Photographs by Artist Carol Sorhaindo
Welcome to my Blog. Through these posts I will share my creative journey as an artist, one which will include botanical reflections, natural dye and fibre explorations, creative writing and musings; an ongoing unravelling, spinning and weaving threads.
This has taken a long time to come to fruition since 2015 when I graduated from Leeds College of Art, UK (now Leeds Art University) with an MA in Creative practice. Where has 5 years gone and what have I been up to as an artist since then. I am a great believer in the saying 'every thing in its time'.
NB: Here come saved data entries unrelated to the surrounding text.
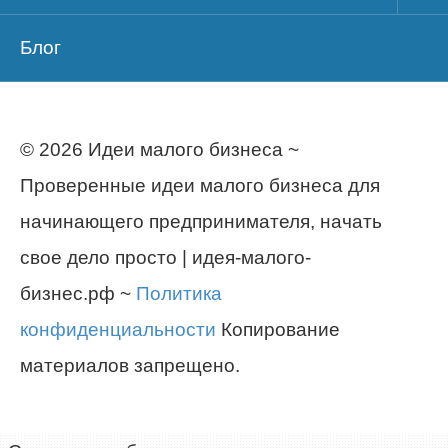
Блог
© 2026 Идеи малого бизнеса ~
Проверенные идеи малого бизнеса для
начинающего предпринимателя, начать
свое дело просто | идея-малого-
бизнес.рф ~
Политика
конфиденциальности
Копирование
материалов запрещено.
The word 'BOTANGLED' is used as a brand name for my natural dye textile creations but it is also so much more - Botanical Entanglement sums up my creative journey and an investigation of migration and living between two worlds of contrast, England and The island of Dominica in the Caribbean.
How are these worlds woven together? What inspires me as an artist and how do I explore this in my Creative Practice as I traverse the landscape? The plants I encounter bring me constant joy by their diversity and beauty. These plants also inform culture by their very use and association, raising lots of questions. How can I unpick this intertwined botanical web? Can this investigation contribute to a better understanding of the complexities of migration and concepts of historical entanglement?